## INSTRUCTIONS FOR THE TASK:
In the listing below, look for "tardofranquismo" and copy every line that has it.

## PROVIDED DATA:
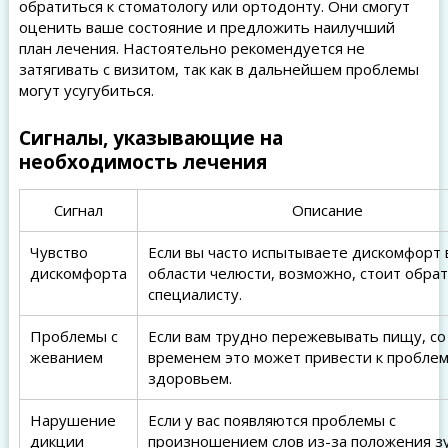
обратиться к стоматологу или ортодонту. Они смогут
оценить ваше состояние и предложить наилучший
план лечения. Настоятельно рекомендуется не
затягивать с визитом, так как в дальнейшем проблемы
могут усугубиться.
Сигналы, указывающие на
необходимость лечения
Сигнал
Описание
Чувство
Если вы часто испытываете дискомфорт 
дискомфорта
области челюсти, возможно, стоит обрат
специалисту.
Проблемы с
Если вам трудно пережевывать пищу, со
жеванием
временем это может привести к проблем
здоровьем.
Нарушение
Если у вас появляются проблемы с
дикции
произношением слов из-за положения з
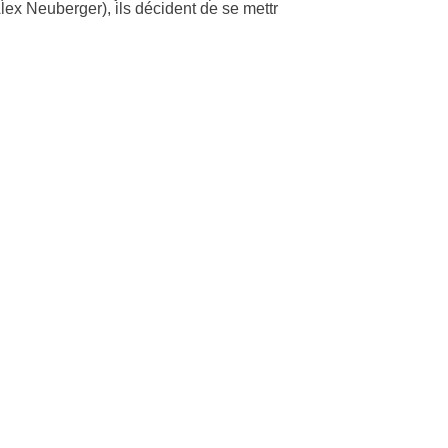
lex Neuberger), ils décident de se mettr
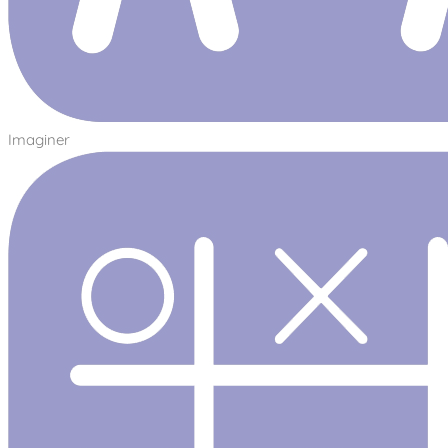
Imaginer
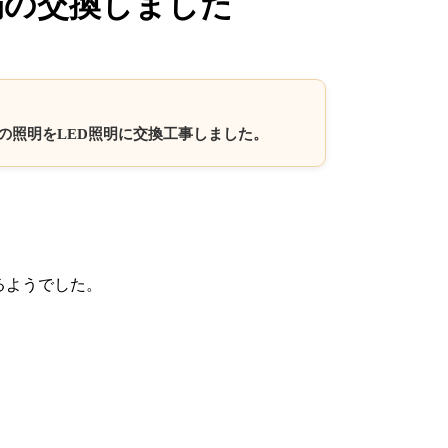
扇の交換しました
光灯の照明をLED照明に交換工事しました。
るようでした。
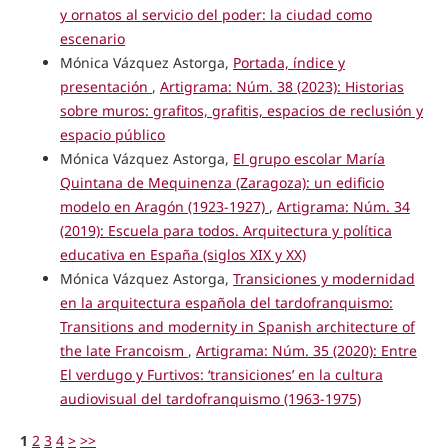
y ornatos al servicio del poder: la ciudad como
escenario
Mónica Vázquez Astorga,
Portada, índice y
presentación
,
Artigrama: Núm. 38 (2023): Historias
sobre muros: grafitos, grafitis, espacios de reclusión y
espacio público
Mónica Vázquez Astorga,
El grupo escolar María
Quintana de Mequinenza (Zaragoza): un edificio
modelo en Aragón (1923-1927)
,
Artigrama: Núm. 34
(2019): Escuela para todos. Arquitectura y política
educativa en España (siglos XIX y XX)
Mónica Vázquez Astorga,
Transiciones y modernidad
en la arquitectura española del tardofranquismo:
Transitions and modernity in Spanish architecture of
the late Francoism
,
Artigrama: Núm. 35 (2020): Entre
El verdugo y Furtivos: ‘transiciones’ en la cultura
audiovisual del tardofranquismo (1963-1975)
1
2
3
4
>
>>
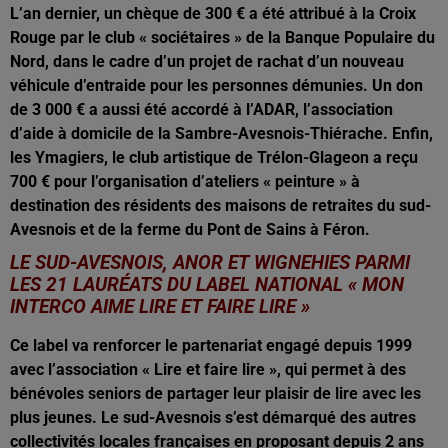
L’an dernier, un chèque de 300 € a été attribué à la Croix
Rouge par le club « sociétaires » de la Banque Populaire du
Nord, dans le cadre d’un projet de rachat d’un nouveau
véhicule d’entraide pour les personnes démunies. Un don
de 3 000 € a aussi été accordé à l’ADAR, l’association
d’aide à domicile de la Sambre-Avesnois-Thiérache. Enfin,
les Ymagiers, le club artistique de Trélon-Glageon a reçu
700 € pour l’organisation d’ateliers « peinture » à
destination des résidents des maisons de retraites du sud-
Avesnois et de la ferme du Pont de Sains à Féron.
LE SUD-AVESNOIS, ANOR ET WIGNEHIES PARMI
LES 21 LAURÉATS DU LABEL NATIONAL « MON
INTERCO AIME LIRE ET FAIRE LIRE »
Ce label va renforcer le partenariat engagé depuis 1999
avec l’association « Lire et faire lire », qui permet à des
bénévoles seniors de partager leur plaisir de lire avec les
plus jeunes. Le sud-Avesnois s’est démarqué des autres
collectivités locales françaises en proposant depuis 2 ans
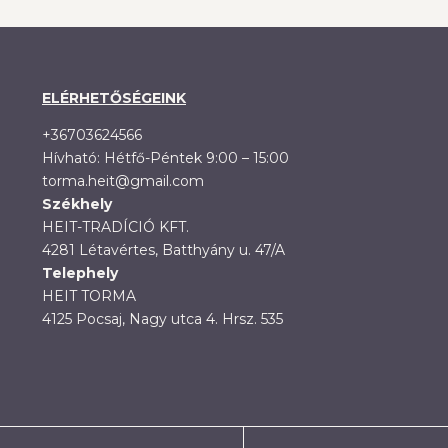
ELÉRHETŐSÉGEINK
+36703624566
Hívható: Hétfő-Péntek 9:00 – 15:00
torma.heit@gmail.com
Székhely
HEIT-TRADÍCIÓ KFT.
4281 Létavértes, Batthyány u. 47/A
Telephely
HEIT TORMA
4125 Pocsaj, Nagy utca 4. Hrsz. 535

## REPLY:
en la arquitectura española del tardofranquismo:
audiovisual del tardofranquismo (1963-1975)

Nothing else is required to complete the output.